• Work instructions
Below are several entries. Transcribe exactly those lines that fall from the one with "Point out **aorta**. Return masks as SVG." through the one with "See the attached image. Find", end lines included.

• Dataset content

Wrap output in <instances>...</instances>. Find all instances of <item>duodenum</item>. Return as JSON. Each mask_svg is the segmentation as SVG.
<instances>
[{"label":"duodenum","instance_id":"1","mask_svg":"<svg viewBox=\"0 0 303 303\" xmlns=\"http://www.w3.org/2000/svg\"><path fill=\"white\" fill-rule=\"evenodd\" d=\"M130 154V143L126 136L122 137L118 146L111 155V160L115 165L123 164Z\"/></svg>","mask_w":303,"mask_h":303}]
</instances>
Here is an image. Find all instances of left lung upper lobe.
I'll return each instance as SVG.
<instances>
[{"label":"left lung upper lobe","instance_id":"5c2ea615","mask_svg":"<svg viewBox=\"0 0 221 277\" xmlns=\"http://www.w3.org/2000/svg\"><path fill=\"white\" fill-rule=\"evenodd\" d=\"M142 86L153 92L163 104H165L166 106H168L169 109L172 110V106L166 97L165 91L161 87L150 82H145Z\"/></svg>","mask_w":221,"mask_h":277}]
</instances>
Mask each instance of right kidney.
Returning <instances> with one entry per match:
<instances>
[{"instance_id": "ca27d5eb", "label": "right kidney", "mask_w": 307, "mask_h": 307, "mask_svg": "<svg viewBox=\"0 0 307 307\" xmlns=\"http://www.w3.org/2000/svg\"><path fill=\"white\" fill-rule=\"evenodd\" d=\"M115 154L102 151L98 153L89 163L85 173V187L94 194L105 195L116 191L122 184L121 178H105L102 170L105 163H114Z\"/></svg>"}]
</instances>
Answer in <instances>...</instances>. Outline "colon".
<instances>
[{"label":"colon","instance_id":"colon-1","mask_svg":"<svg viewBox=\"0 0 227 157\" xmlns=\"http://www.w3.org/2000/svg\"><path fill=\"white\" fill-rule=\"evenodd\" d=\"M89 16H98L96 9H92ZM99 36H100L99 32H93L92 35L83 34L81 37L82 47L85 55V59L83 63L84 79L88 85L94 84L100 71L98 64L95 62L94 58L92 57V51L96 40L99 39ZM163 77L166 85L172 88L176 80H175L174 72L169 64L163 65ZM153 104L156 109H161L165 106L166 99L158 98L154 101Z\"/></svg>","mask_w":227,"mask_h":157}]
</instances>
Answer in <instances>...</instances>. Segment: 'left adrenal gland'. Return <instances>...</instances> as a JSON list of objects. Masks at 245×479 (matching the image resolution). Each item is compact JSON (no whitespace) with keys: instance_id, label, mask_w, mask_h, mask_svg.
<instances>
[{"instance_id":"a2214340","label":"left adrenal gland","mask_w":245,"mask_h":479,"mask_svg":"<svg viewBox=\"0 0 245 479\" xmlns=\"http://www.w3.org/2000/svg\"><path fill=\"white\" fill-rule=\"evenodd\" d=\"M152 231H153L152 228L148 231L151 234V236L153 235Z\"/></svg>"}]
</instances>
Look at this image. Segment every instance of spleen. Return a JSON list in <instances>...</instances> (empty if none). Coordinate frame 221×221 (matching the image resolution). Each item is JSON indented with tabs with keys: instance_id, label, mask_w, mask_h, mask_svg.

...

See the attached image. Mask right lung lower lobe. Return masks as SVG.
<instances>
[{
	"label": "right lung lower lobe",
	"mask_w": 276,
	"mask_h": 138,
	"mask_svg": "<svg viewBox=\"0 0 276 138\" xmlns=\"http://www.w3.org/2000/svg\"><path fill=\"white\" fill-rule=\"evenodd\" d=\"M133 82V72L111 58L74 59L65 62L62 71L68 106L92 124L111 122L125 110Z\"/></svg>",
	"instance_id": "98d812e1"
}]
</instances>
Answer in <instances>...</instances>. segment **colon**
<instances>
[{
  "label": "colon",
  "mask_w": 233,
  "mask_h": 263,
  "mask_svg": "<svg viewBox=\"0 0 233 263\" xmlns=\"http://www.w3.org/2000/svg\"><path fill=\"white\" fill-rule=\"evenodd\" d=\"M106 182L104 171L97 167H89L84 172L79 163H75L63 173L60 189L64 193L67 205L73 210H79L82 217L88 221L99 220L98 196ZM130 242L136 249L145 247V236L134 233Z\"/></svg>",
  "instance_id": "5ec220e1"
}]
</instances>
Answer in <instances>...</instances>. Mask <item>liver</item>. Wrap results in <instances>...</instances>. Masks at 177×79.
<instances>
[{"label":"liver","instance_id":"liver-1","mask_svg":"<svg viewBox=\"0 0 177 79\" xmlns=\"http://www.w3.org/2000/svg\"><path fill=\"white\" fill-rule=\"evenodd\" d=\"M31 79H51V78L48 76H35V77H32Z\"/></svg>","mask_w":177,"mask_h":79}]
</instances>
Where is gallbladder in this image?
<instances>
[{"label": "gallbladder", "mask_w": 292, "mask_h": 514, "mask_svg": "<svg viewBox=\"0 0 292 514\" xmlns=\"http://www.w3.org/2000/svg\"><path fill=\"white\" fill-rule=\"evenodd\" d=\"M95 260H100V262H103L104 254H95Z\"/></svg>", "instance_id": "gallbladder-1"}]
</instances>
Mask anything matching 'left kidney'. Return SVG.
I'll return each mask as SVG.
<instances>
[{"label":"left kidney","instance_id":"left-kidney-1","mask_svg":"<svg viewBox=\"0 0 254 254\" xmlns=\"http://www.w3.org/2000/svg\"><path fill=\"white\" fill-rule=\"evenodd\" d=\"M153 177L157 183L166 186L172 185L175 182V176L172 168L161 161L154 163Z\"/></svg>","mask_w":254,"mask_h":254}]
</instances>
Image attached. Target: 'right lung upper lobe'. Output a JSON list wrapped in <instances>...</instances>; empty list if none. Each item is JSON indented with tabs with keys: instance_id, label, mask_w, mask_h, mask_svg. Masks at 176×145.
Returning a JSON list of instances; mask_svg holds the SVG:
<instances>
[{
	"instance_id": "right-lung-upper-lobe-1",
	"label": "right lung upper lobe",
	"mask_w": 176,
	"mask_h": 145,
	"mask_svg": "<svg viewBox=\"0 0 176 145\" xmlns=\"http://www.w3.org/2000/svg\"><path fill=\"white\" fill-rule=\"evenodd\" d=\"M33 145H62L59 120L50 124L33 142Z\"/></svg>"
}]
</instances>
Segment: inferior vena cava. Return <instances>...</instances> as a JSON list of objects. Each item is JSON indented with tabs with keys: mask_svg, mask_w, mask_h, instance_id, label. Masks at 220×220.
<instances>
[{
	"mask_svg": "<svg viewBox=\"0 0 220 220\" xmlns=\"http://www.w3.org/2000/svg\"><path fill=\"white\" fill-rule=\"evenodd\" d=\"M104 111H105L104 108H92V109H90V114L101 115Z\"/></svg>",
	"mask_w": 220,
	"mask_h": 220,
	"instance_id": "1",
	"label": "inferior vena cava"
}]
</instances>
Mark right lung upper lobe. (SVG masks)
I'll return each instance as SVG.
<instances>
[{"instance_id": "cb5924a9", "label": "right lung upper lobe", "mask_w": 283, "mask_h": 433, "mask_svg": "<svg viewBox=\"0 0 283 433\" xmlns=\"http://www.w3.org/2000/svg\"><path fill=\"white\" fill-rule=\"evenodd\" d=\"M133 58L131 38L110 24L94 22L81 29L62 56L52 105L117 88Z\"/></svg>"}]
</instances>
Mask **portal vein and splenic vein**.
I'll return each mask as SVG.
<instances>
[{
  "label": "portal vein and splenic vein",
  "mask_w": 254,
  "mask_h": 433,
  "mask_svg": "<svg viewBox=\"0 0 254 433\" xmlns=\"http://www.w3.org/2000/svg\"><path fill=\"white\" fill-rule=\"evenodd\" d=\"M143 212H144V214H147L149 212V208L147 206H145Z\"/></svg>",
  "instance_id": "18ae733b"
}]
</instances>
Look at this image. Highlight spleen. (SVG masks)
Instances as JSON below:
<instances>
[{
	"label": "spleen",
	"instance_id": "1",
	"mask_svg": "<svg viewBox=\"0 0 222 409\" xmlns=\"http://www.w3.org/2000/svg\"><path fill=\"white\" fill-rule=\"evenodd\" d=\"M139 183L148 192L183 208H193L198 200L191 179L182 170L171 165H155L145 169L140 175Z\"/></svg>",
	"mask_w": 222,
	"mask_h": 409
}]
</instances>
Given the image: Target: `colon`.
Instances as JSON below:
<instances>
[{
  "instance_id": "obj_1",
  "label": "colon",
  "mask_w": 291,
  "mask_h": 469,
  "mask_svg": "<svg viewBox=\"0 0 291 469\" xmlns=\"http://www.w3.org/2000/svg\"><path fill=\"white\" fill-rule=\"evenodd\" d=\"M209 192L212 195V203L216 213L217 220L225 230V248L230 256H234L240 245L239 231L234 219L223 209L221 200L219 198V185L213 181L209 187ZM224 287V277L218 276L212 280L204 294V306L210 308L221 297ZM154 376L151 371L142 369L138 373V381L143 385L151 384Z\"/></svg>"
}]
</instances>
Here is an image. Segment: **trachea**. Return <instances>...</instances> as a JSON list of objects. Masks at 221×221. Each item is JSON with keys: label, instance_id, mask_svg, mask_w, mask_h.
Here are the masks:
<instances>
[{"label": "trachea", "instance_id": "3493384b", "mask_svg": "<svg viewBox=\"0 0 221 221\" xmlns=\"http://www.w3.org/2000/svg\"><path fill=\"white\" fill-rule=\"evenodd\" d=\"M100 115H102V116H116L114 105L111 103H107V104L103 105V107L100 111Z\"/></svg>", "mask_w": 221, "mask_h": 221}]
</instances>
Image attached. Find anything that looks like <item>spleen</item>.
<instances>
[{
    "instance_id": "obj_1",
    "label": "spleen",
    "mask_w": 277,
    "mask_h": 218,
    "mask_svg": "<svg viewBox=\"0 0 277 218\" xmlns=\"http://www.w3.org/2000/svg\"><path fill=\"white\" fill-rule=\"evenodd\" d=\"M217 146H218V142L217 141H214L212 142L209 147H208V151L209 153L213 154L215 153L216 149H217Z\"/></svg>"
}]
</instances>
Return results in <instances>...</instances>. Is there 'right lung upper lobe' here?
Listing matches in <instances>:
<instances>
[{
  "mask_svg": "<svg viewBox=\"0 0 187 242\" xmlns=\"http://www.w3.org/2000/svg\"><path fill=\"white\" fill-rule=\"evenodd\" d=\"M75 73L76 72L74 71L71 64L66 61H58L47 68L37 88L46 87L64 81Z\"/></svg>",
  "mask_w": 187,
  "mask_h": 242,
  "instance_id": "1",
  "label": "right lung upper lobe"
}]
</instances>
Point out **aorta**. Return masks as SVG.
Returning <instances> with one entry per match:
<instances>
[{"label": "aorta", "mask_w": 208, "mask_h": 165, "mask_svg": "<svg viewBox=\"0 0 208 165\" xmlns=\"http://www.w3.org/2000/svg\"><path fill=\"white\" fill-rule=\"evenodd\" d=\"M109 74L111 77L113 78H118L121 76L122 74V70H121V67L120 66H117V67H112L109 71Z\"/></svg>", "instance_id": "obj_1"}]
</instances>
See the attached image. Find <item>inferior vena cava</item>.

• Answer to the exercise
Point out **aorta**. Return masks as SVG.
Returning <instances> with one entry per match:
<instances>
[{"label": "aorta", "mask_w": 208, "mask_h": 165, "mask_svg": "<svg viewBox=\"0 0 208 165\" xmlns=\"http://www.w3.org/2000/svg\"><path fill=\"white\" fill-rule=\"evenodd\" d=\"M109 74L111 77L113 78H118L121 76L122 74V70H121V67L120 66H117V67H112L109 71Z\"/></svg>", "instance_id": "obj_1"}]
</instances>
See the attached image. Find <item>inferior vena cava</item>.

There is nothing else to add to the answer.